Cultivating Consciousness Through Unconditional Love
Susanne Sundfør released her sixth studio album, Blómi, under Bella Union in April. Described as “a love letter to her young daughter,” Blómi, or “to bloom,” is an entrancing journey into Sundfør’s world-heralding divine femininity that embraces her Norwegian lineage. With delicate precision, her genre-bending mix of classical, electronic-pop, jazz and folk sounds co-exist. Sundfør has a luminescence in her vocals throughout the album, oftentimes rising above the instrumentation into an ethereal serenade.
“Orð Vǫlu” is a soft examination of the convergence of spirituality and science. It echoes and tweaks, bringing the listener into the power of the language. It balances chaos and order, spoken as a mother would explain the meaning of life and the universe to her child. Sundfør is gentle and endearing as she explains “the deepest balance of being, which can be recognized as silence.” With a black hole behind the heart there is “a glowing beautiful darkness” that innately is and forms who we become. This is a central theme of the album and acts as a gravitational pull toward love.

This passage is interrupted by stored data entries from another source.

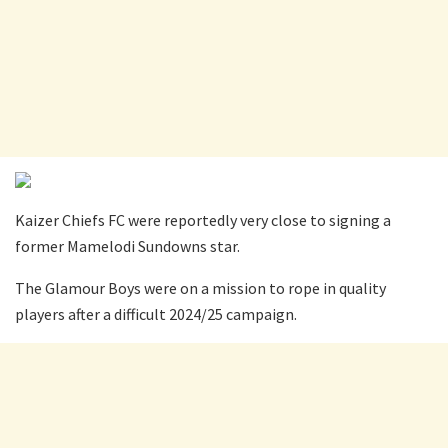
Kaizer Chiefs FC were reportedly very close to signing a
former Mamelodi Sundowns star.
The Glamour Boys were on a mission to rope in quality
players after a difficult 2024/25 campaign.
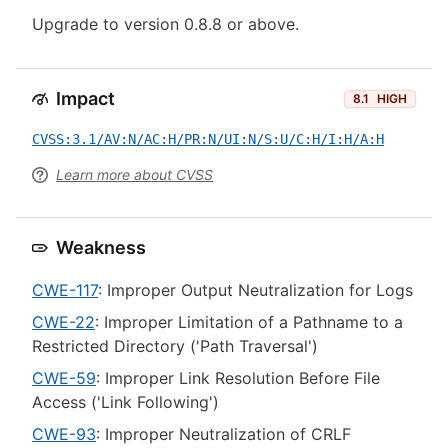
Upgrade to version 0.8.8 or above.
Impact
8.1
HIGH
CVSS:3.1/AV:N/AC:H/PR:N/UI:N/S:U/C:H/I:H/A:H
Learn more about CVSS
Weakness
CWE-117
: Improper Output Neutralization for Logs
CWE-22
: Improper Limitation of a Pathname to a
Restricted Directory ('Path Traversal')
CWE-59
: Improper Link Resolution Before File
Access ('Link Following')
CWE-93
: Improper Neutralization of CRLF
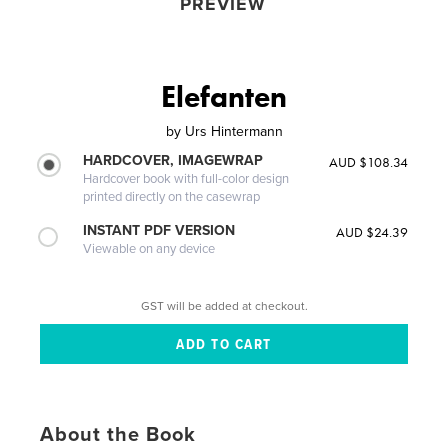
PREVIEW
Elefanten
by
Urs Hintermann
HARDCOVER, IMAGEWRAP
AUD $108.34
Hardcover book with full-color design
printed directly on the casewrap
INSTANT PDF VERSION
AUD $24.39
Viewable on any device
GST will be added at checkout.
About the Book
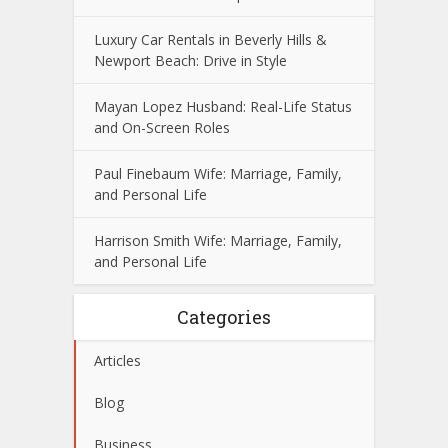
Luxury Car Rentals in Beverly Hills &
Newport Beach: Drive in Style
Mayan Lopez Husband: Real-Life Status
and On-Screen Roles
Paul Finebaum Wife: Marriage, Family,
and Personal Life
Harrison Smith Wife: Marriage, Family,
and Personal Life
Categories
Articles
Blog
Business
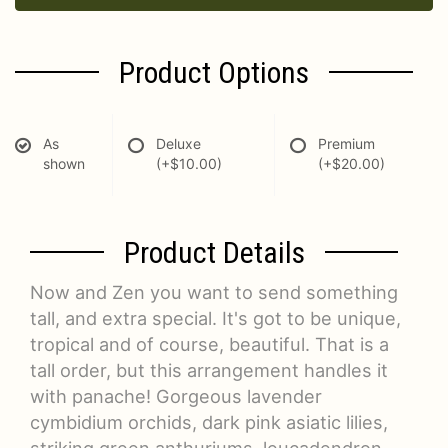
Product Options
As
Deluxe
Premium
shown
(+$10.00)
(+$20.00)
Product Details
Now and Zen you want to send something
tall, and extra special. It's got to be unique,
tropical and of course, beautiful. That is a
tall order, but this arrangement handles it
with panache! Gorgeous lavender
cymbidium orchids, dark pink asiatic lilies,
striking green anthuriums, leucadendron,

“Ashera’s Song” is a prayer sung to and for the goddess, “the first mother.” Before the low thrum of piano and the birdsong praise of Sundfør’s vocals, the hollow echoes of “Orð Vǫlu” usher the listener deeper into this majestic realm. Embodying the spirit and embracing motherhood, she “flows through me.”
Sundfør’s vocals drift atop the piano and entwine with a husky saxophone as she ponders “the purpose of all of this circus.” The mother wills the daughter to “walk on for love.” The dichotomy of a child subjected to both the vivacity of life and the grim depths that rise “from the ashes of sorrow.”
“Rūnā” serves as an acoustic number that later introduces piano and humming melodies as its crescendos develop into rhythmic drums and tambourines. Sundfør stresses her to be open to change and that there will be plenty of moments where someone does not understand the pain one feels. It is not up to them to understand but for her to “open her eyes and begin again.” Further establishing the concept of bringing love into all paths and choices.
With a steady matriculation of graciousness at the end of a relationship “Fare Thee Well” is sung like the last caress of an ex-lover’s hand against one’s own. A permission to part when “only the bitterness” remains where there was once tenderness and grace.
In “Alyosha” the journey of loving becomes vividly clear in an open declaration of adoration and devotion heralding from the depths of “a broken woman.” The love she feels for Alyosha eminent as the clear path guiding her through the “mad world.” In a raw vocal performance, embracing femininity, Sundfør breaks away from the “theys” of the external world. They tell her to “love yourself more than any other” she chooses to banish that voice and love her way. The vocal style of “Alyosha” resembles the Carpenters’ hit single “Close To You” in terms of the delicate harmonies and delivery.
Revisiting the darkness, in “nàttsongr” Sundfør breaches the fragility of this devotion. The vast valley of doubt she describes as sleepwalking in “the hour of the wolf.” Her lullaby is a soft vibrato that devolves into a harrowing crackle. The dissonant frequencies and vibrations that bellow beneath the otherworldly echoes of “orð hjartans” beckon the listener back into this alternate universe Sundfør has created: “If the heart has a word, what would it be? / And sitting with this, I found that the word in the heart, is yes. It’s yes, to everything.”